Copy every line from the records below that holds the word "Moringa".

+++++

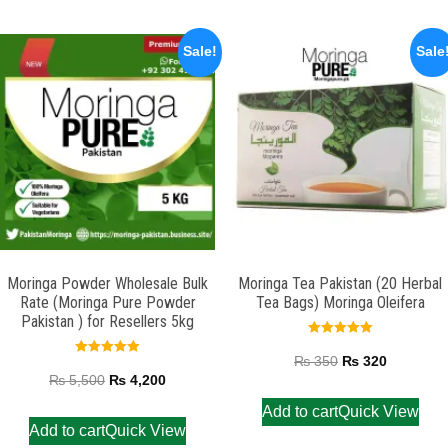
Sale!
Sale
Moringa Powder Wholesale Bulk
Moringa Tea Pakistan (20 Herbal
Rate (Moringa Pure Powder
Tea Bags) Moringa Oleifera
Pakistan ) for Resellers 5kg
Rated
5.00
₨
350
₨
320
Rated
out of 5
5.00
₨
5,500
₨
4,200
out of 5
Add to cart
Quick View
Add to cart
Quick View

+++++

### RESULT
Moringa Powder Wholesale Bulk
Moringa Tea Pakistan (20 Herbal
Rate (Moringa Pure Powder
Tea Bags) Moringa Oleifera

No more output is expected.